9fans - fans of the OS Plan 9 from Bell Labs
 help / color / mirror / Atom feed
From: "James A. Robinson" <jim.robinson@stanford.edu>
To: 9fans@cse.psu.edu
Subject: Re: [9fans] Gecko based web browser
Date: Wed, 19 Jul 2000 21:05:25 -0700	[thread overview]
Message-ID: <200007200405.AAA27933@cse.psu.edu> (raw)

Someone just pointed out 'hget ...|awk ...' would do what I was talking
about. Yes, I did know about it, but perhaps I should explain some of
the advantages I could see coming out of a web retrieval engine.

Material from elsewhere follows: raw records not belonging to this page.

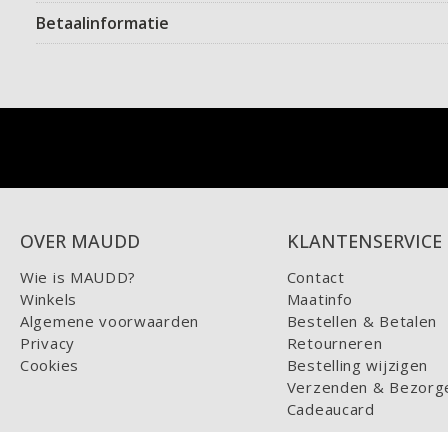
Betaalinformatie
OVER MAUDD
KLANTENSERVICE
Wie is MAUDD?
Contact
Winkels
Maatinfo
Algemene voorwaarden
Bestellen & Betalen
Privacy
Retourneren
Cookies
Bestelling wijzigen
Verzenden & Bezorg
Cadeaucard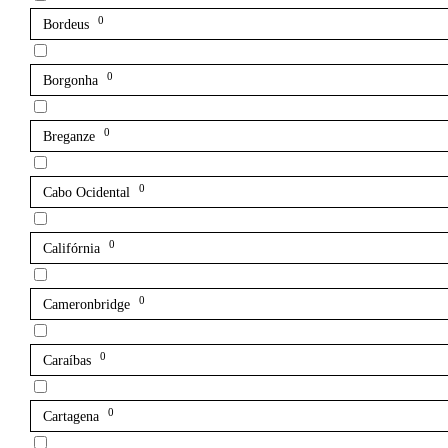
0
Bordeus
0
Borgonha
0
Breganze
0
Cabo Ocidental
0
Califórnia
0
Cameronbridge
0
Caraíbas
0
Cartagena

I realize a lot of this could be built into a stand alone binary, I
just don't see the point of doing that instead of an easier to navigate
fs-style server.  In any case, after this I won't harp on the subject
any more.

cache   A cache is a wonderful thing. This is from my point of view
        as one of the poor schmos who gets paged when Science Magazine
        has an article or three that a million people want *right now.*
        A few weeks ago they published a breaking article about water
        on Mars, an article about some new AIDS research, and an article
        about dinosaurs who had feathers.  This brought the merry hordes
        breaking down our door, and we were seeing 30 hits per second
        sustained for 48 hours.

proxy   You start up webfs on your firewall machine, and export the
        service to everyone on the local net.  They bind the firewall's
        /webfs to their own root, and off they go (taking advantage of
        the cache, and not having to futz with http vs https proxys like
        might have to in netscape)

past    Anyone else thing that IE actually has a pretty spiffy history
        of last visted links?  The break down into Yesterday, Last Week,
        2 Weeks Ago, etc., is a lot nicer than NS's default history buffer.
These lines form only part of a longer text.